▸ **Task item**
From top to bottom, restate the entries below word for word.

═══ Information given

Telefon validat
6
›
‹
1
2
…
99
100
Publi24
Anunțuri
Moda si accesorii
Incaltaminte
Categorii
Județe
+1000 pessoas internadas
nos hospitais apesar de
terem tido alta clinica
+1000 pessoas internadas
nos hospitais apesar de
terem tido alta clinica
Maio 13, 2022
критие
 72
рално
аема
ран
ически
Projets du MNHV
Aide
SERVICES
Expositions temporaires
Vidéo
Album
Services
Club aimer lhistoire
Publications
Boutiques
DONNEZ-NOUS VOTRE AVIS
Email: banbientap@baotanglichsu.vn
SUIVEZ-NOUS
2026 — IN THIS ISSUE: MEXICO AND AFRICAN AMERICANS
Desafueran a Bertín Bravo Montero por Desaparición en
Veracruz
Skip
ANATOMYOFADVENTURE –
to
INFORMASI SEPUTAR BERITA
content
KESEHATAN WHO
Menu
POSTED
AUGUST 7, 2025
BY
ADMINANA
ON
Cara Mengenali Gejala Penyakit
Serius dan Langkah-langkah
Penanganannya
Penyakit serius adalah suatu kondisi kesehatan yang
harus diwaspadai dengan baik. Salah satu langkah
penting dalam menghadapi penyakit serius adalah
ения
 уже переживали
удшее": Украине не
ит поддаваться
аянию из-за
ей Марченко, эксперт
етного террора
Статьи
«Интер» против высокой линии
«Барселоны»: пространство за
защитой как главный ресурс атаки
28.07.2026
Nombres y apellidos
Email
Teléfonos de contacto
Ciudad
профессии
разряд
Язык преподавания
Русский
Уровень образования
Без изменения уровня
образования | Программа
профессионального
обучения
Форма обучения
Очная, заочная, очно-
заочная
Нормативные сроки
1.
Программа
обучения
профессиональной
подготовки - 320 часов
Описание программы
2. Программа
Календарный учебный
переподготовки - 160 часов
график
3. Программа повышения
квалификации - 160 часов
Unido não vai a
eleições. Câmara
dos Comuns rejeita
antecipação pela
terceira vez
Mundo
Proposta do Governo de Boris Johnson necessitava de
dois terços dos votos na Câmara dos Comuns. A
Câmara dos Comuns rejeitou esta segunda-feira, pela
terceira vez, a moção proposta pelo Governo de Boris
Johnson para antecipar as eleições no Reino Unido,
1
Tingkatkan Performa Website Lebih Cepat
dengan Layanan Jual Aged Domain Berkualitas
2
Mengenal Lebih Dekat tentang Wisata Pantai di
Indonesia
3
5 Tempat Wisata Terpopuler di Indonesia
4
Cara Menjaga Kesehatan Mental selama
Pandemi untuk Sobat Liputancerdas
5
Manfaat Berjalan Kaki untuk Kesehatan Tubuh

══════

▸ **Finished task**
Telefon validat
6
›
‹
1
2
…
99
100
Publi24
Anunțuri
Moda si accesorii
Incaltaminte
Categorii
Județe
+1000 pessoas internadas
nos hospitais apesar de
terem tido alta clinica
+1000 pessoas internadas
nos hospitais apesar de
terem tido alta clinica
Maio 13, 2022
критие
 72
рално
аема
ран
ически
Projets du MNHV
Aide
SERVICES
Expositions temporaires
Vidéo
Album
Services
Club aimer lhistoire
Publications
Boutiques
DONNEZ-NOUS VOTRE AVIS
Email: banbientap@baotanglichsu.vn
SUIVEZ-NOUS
2026 — IN THIS ISSUE: MEXICO AND AFRICAN AMERICANS
Desafueran a Bertín Bravo Montero por Desaparición en
Veracruz
Skip
ANATOMYOFADVENTURE –
to
INFORMASI SEPUTAR BERITA
content
KESEHATAN WHO
Menu
POSTED
AUGUST 7, 2025
BY
ADMINANA
ON
Cara Mengenali Gejala Penyakit
Serius dan Langkah-langkah
Penanganannya
Penyakit serius adalah suatu kondisi kesehatan yang
harus diwaspadai dengan baik. Salah satu langkah
penting dalam menghadapi penyakit serius adalah
ения
 уже переживали
удшее": Украине не
ит поддаваться
аянию из-за
ей Марченко, эксперт
етного террора
Статьи
«Интер» против высокой линии
«Барселоны»: пространство за
защитой как главный ресурс атаки
28.07.2026
Nombres y apellidos
Email
Teléfonos de contacto
Ciudad
профессии
разряд
Язык преподавания
Русский
Уровень образования
Без изменения уровня
образования | Программа
профессионального
обучения
Форма обучения
Очная, заочная, очно-
заочная
Нормативные сроки
1.
Программа
обучения
профессиональной
подготовки - 320 часов
Описание программы
2. Программа
Календарный учебный
переподготовки - 160 часов
график
3. Программа повышения
квалификации - 160 часов
Unido não vai a
eleições. Câmara
dos Comuns rejeita
antecipação pela
terceira vez
Mundo
Proposta do Governo de Boris Johnson necessitava de
dois terços dos votos na Câmara dos Comuns. A
Câmara dos Comuns rejeitou esta segunda-feira, pela
terceira vez, a moção proposta pelo Governo de Boris
Johnson para antecipar as eleições no Reino Unido,
1
Tingkatkan Performa Website Lebih Cepat
dengan Layanan Jual Aged Domain Berkualitas
2
Mengenal Lebih Dekat tentang Wisata Pantai di
Indonesia
3
5 Tempat Wisata Terpopuler di Indonesia
4
Cara Menjaga Kesehatan Mental selama
Pandemi untuk Sobat Liputancerdas
5
Manfaat Berjalan Kaki untuk Kesehatan Tubuh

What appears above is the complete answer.